The beauty of the interior design industry and community is that there was already infrastructure and tools in place before this crisis struck. The industry was already heading in the direction of phasing out traditional methods of visualization, and turning towards virtual platforms. Virtual platforms unlock tools for designers that could easily be used both in remote work and when we are able to head back to the physical office. 

Now with all that being said, let’s explore the 3 virtual tools essential for all interior design professionals working remotely. 


1. 3D Modelling Program

When it comes to 3D modelling programs, there’s a long list of platforms to choose from. The sheer number of programs can seem overwhelming, especially if it’s your first time, and it can be hard knowing where to start when it comes to finding the platform that would best suit your needs. However, 3D modelling programs can completely transform your current design workflow for the better. Not only is it more accurate than sketching your vision with pen and paper, but it can drastically cut down on the time you spend on one project. Additionally , arguably one of the most powerful aspects of using a 3D modelling program is how it can help clients visualize your design better. Clients often need more than just  verbal specifications to believe in the vision you’re trying to present. Showcasing a model of your proposed space can help your clients understand your design and concept. 

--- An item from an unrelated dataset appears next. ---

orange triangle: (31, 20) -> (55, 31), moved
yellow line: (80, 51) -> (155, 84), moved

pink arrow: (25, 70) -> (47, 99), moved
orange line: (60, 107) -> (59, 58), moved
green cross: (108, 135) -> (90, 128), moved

Keeping this in mind, here are a few key features to look for when selecting a 3D modelling platform: 

  • How user-friendly is the platform? Will you need to take weeks of training in order to start designing? 
  • Is it versatile in how you can customize the space? 
  • Can I access my projects on another device or will my account be locked onto just one?
  • Is there a free trial where I can explore the tool a little more first?
  • What are they charging per month to use their program? 

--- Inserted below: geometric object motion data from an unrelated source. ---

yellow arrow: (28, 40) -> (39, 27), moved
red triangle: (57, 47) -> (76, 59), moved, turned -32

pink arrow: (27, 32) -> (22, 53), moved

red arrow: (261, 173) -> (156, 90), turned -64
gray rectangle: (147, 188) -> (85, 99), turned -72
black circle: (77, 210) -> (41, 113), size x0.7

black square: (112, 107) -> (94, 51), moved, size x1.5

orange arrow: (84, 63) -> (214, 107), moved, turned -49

3DS Max and Rhinoceros are two of the more popular 3D modelling softwares currently available. However, arguably one of the most well known 3D modelling programs among the interior design community is SketchUp. Unlike certain Computer-Aided Design (CAD) programs, SketchUp is both easy to use and has an extensive library of user-created models available for download. In addition there are an endless number of plugins to choose from, ranging from helping you create perfect curved objects to converting your files ready for virtual viewing. While other 3D modelling softwares are  able to help you build your vision, SketchUp is a fantastic platform for designers who are just starting out, new to 3D modelling, or are  looking for a more affordable alternative. And because SketchUp can be accessed through an application or a browser online, this platform is a fantastics tool for working remotely.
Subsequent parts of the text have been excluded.